(Stored entries)
------

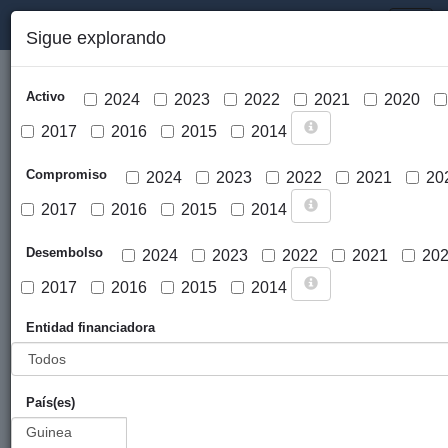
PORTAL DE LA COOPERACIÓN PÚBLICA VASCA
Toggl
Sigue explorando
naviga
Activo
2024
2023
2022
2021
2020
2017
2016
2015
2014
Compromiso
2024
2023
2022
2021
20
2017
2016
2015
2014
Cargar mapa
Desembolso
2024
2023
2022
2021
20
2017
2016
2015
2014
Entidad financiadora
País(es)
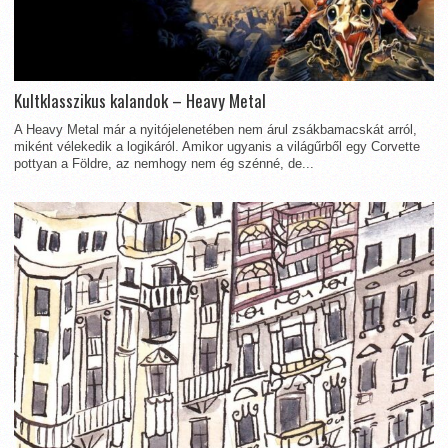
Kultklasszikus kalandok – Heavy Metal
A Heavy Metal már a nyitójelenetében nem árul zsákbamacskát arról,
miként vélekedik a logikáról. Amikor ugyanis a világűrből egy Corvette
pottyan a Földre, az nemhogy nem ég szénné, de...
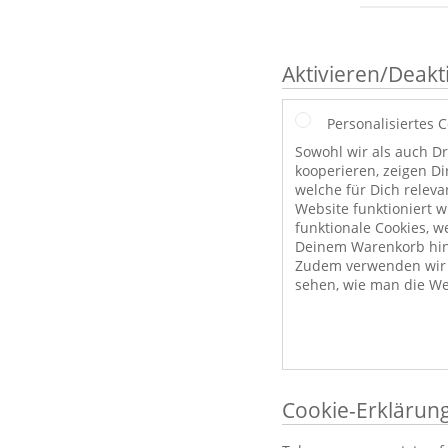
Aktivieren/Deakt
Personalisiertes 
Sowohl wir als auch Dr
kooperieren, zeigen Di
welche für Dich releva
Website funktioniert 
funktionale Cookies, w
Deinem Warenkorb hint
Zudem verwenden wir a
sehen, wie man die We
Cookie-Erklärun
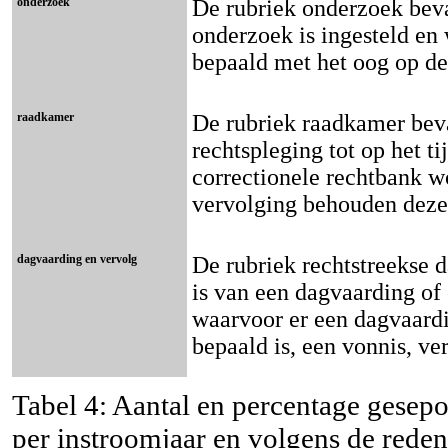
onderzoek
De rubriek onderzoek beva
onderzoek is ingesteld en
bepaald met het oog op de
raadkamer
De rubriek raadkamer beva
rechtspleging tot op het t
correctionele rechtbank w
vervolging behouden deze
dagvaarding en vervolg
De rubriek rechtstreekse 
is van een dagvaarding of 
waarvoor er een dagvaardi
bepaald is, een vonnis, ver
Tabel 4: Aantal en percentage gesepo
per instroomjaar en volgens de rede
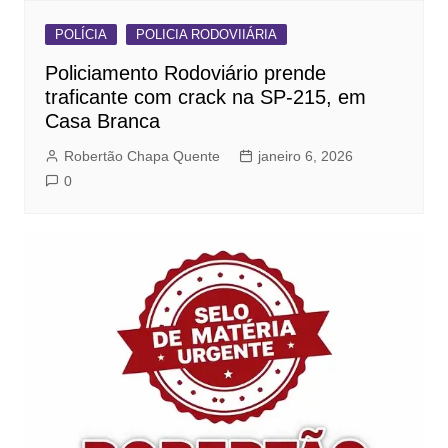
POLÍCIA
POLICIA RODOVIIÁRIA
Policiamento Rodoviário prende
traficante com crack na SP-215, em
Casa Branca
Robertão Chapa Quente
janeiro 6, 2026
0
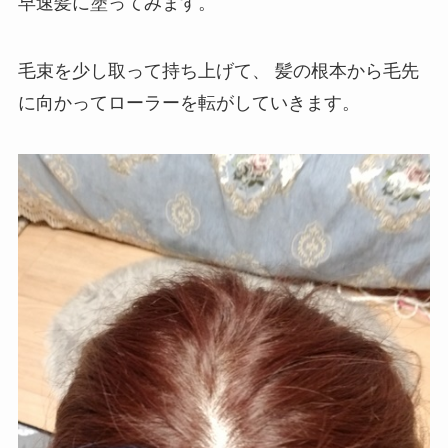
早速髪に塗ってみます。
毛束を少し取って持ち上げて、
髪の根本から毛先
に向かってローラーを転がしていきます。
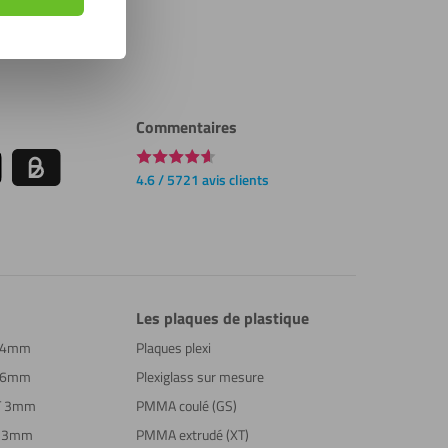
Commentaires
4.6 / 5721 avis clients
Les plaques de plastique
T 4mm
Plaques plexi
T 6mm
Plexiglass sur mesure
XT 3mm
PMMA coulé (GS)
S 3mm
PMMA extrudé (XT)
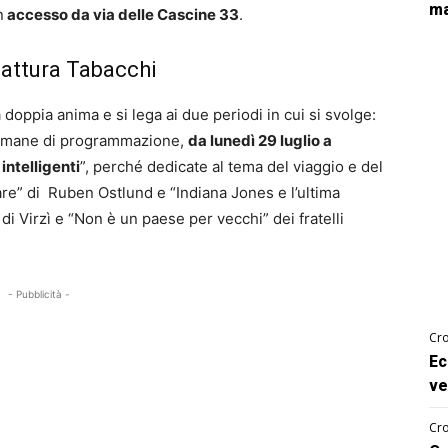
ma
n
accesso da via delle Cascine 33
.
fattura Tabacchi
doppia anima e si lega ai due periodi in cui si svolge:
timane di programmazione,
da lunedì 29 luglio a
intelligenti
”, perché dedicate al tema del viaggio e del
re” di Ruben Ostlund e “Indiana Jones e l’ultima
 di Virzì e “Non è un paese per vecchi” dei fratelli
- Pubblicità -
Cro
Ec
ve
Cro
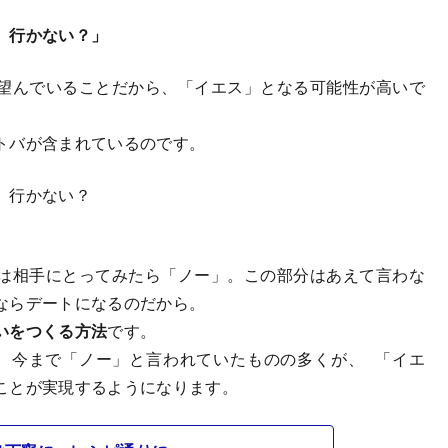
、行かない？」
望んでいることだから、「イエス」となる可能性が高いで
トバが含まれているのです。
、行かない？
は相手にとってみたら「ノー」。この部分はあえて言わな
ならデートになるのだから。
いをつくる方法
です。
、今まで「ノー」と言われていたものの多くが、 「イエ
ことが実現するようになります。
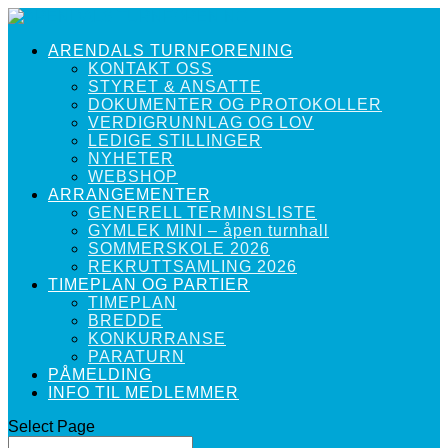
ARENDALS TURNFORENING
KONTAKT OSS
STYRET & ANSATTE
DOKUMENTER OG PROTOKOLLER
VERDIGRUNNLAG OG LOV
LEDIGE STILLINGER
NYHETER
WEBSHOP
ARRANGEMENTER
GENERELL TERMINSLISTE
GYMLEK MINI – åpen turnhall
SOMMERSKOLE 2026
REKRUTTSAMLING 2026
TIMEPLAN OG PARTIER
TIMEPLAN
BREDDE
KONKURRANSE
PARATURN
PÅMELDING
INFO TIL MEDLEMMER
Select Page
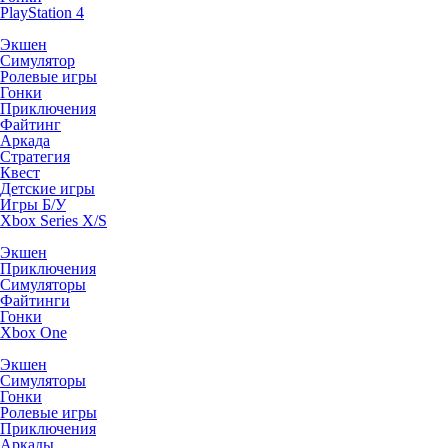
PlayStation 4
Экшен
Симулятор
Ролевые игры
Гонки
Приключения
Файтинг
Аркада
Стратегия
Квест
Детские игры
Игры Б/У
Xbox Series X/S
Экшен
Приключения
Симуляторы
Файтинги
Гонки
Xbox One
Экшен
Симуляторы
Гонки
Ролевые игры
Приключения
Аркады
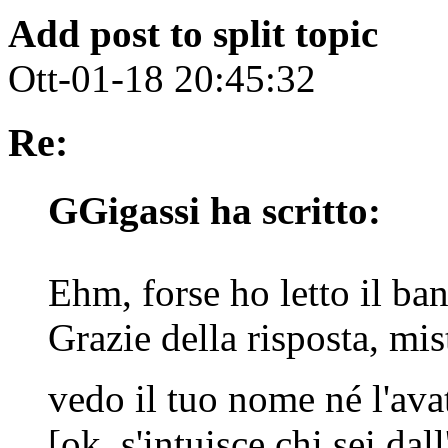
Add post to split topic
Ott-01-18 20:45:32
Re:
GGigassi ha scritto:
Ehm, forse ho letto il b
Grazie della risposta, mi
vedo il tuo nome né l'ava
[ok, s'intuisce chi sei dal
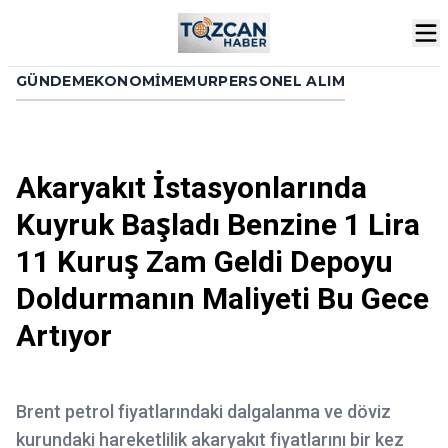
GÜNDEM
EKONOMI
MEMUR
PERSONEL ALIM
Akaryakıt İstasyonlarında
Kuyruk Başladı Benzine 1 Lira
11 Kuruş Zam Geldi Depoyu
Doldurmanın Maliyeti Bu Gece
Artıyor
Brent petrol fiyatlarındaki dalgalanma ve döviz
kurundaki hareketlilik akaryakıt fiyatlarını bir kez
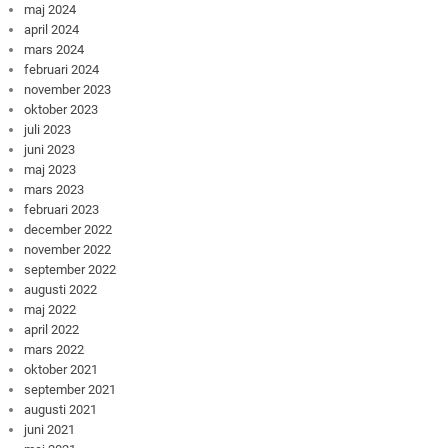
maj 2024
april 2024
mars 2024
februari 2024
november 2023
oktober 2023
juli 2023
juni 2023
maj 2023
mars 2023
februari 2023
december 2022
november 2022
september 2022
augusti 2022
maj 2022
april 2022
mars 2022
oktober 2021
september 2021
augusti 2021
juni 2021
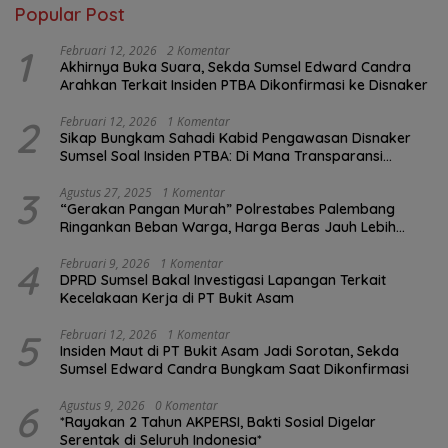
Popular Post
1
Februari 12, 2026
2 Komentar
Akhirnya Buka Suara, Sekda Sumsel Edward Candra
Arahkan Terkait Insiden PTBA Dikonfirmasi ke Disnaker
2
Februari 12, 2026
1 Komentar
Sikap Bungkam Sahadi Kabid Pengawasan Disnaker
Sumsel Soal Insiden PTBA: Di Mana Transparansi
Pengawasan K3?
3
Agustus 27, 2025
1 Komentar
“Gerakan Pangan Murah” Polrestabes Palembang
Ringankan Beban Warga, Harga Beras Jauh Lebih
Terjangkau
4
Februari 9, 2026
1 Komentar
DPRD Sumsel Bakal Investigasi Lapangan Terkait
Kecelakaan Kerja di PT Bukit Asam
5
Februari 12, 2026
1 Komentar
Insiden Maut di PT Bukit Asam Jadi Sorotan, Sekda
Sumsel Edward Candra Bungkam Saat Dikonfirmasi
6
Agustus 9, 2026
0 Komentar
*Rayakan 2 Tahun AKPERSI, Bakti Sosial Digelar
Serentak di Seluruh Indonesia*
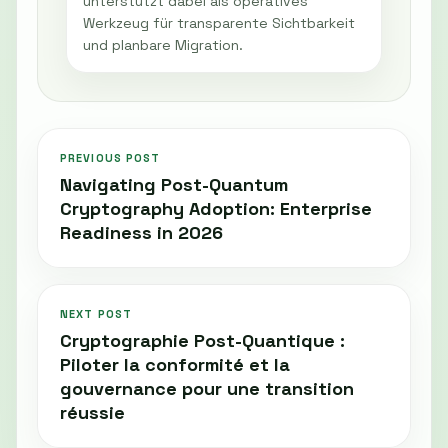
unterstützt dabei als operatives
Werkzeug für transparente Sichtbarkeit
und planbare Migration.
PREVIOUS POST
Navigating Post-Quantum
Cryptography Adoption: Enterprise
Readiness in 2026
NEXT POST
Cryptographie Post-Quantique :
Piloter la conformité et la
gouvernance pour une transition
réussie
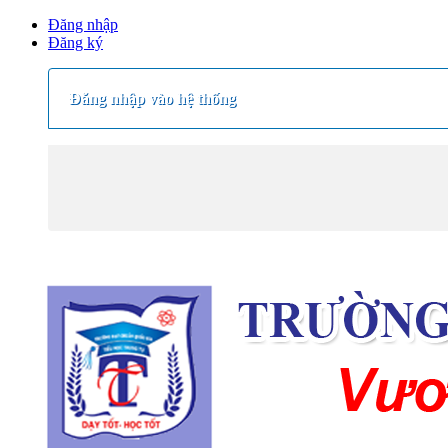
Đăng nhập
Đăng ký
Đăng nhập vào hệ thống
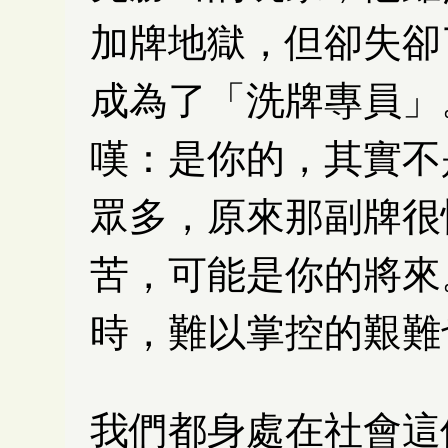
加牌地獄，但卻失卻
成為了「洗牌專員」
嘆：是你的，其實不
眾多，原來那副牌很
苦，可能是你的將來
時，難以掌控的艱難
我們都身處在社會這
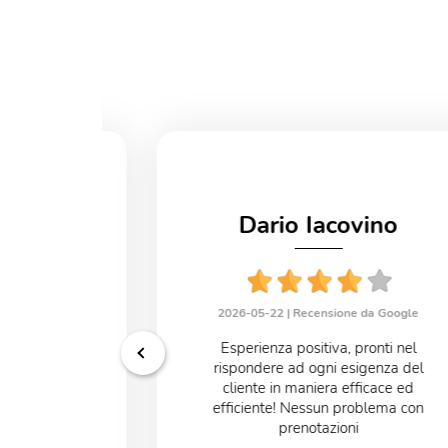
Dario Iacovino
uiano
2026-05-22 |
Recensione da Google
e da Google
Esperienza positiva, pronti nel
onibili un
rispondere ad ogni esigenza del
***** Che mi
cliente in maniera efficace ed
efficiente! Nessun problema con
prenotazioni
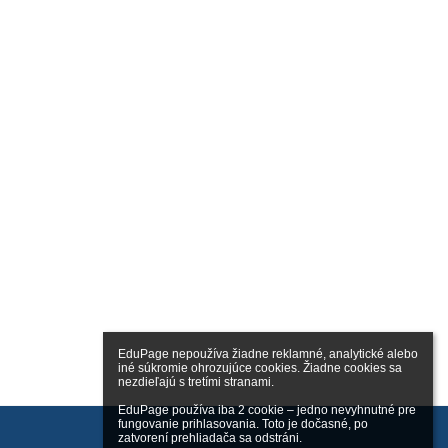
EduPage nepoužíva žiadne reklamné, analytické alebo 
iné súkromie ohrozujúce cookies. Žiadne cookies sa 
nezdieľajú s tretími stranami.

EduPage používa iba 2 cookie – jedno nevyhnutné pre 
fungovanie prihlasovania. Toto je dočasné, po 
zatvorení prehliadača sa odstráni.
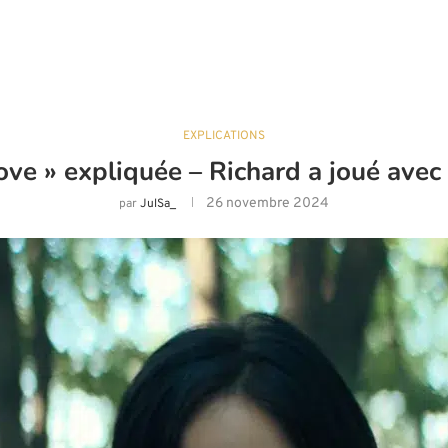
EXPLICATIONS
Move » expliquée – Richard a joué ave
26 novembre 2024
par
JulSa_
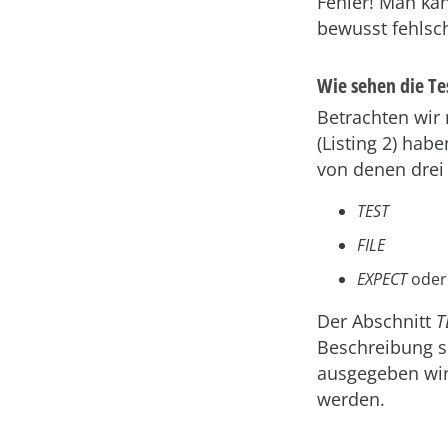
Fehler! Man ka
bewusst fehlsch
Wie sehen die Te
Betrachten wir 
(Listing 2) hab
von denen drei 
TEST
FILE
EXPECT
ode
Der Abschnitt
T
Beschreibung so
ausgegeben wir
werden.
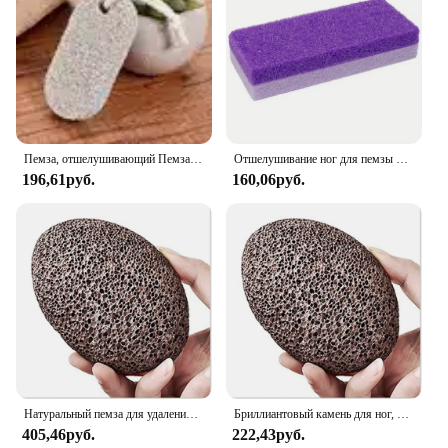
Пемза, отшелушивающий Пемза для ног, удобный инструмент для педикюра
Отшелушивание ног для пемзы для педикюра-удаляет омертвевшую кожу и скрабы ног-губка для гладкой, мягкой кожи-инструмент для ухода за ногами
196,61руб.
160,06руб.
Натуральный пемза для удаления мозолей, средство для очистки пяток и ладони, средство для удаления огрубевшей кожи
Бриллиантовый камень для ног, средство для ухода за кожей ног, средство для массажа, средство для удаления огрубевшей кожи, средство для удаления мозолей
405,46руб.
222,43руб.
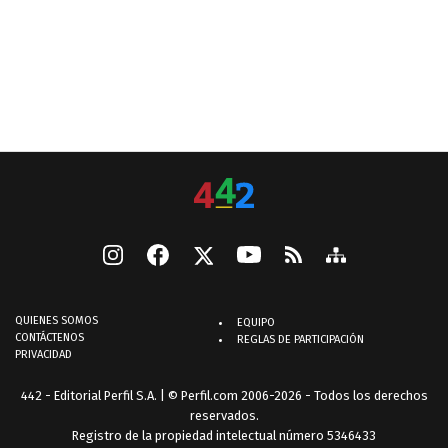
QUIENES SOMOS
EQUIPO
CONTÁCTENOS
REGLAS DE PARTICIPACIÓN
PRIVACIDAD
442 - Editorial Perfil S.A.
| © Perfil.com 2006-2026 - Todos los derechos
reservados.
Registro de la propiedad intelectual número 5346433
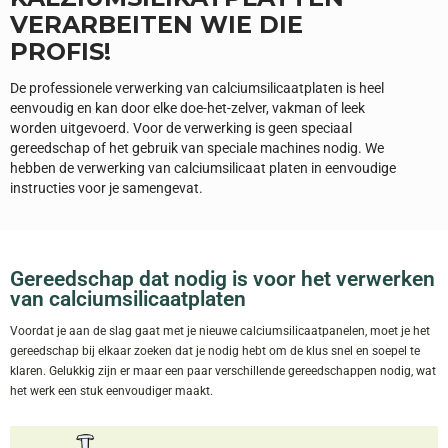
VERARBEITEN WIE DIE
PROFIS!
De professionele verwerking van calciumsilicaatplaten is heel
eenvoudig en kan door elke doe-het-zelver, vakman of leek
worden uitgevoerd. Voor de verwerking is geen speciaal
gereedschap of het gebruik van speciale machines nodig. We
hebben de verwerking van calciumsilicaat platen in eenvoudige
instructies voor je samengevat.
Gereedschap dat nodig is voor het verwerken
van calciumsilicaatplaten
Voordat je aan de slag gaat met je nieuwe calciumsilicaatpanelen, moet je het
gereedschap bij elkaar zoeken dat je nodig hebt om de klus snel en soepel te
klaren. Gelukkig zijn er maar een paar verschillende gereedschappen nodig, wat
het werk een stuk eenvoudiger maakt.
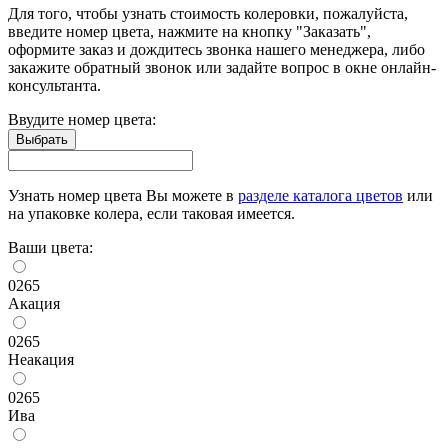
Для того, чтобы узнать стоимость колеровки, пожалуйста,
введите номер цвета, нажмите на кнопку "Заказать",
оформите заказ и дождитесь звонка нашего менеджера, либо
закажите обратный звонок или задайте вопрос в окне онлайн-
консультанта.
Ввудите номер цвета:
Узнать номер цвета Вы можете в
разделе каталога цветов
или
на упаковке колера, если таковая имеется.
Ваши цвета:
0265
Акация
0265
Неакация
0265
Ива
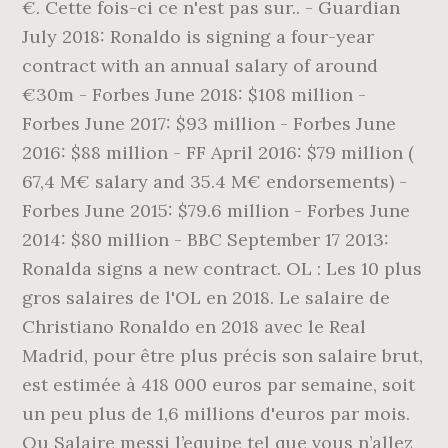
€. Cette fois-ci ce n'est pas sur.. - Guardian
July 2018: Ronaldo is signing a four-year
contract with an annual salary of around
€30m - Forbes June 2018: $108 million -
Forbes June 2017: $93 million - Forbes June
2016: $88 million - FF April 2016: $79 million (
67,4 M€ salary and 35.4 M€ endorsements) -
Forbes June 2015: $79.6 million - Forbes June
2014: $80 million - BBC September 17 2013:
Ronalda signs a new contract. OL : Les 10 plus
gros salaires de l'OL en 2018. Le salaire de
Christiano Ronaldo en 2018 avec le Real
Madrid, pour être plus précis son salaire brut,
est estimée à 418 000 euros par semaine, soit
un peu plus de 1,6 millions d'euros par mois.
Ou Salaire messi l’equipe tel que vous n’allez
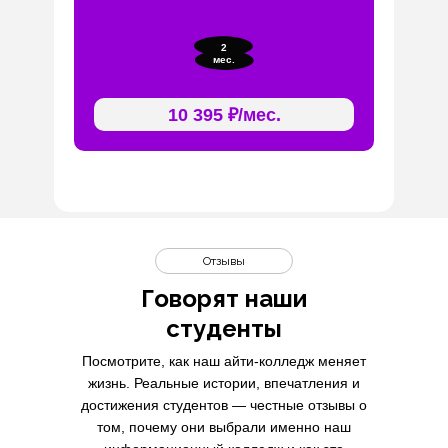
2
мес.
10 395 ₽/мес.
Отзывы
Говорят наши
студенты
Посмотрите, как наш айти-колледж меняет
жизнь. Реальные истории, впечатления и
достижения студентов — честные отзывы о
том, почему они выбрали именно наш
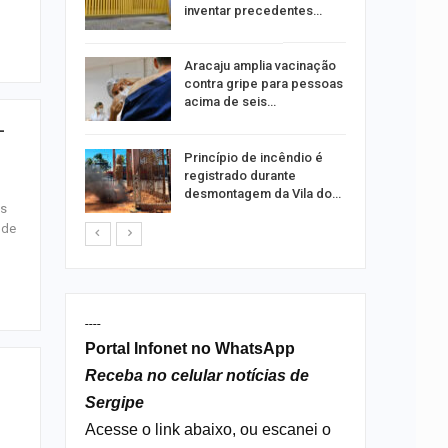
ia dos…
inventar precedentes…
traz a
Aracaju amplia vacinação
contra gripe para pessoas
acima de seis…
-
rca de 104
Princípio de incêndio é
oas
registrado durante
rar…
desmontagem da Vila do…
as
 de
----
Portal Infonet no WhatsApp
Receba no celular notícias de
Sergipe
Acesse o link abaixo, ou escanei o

------

Aim of the task: From the entries above, copy exactly the lines starting at the one with "ならデートになるのだから。" and stopping at the one with "GENERELL TERMINSLISTE", keeping both ends. Drop the pictures.

Task output:
ならデートになるのだから。
いをつくる方法
です。
、今まで「ノー」と言われていたものの多くが、 「イエ
ことが実現するようになります。
ARENDALS TURNFORENING
KONTAKT OSS
STYRET & ANSATTE
DOKUMENTER OG PROTOKOLLER
VERDIGRUNNLAG OG LOV
LEDIGE STILLINGER
NYHETER
WEBSHOP
ARRANGEMENTER
GENERELL TERMINSLISTE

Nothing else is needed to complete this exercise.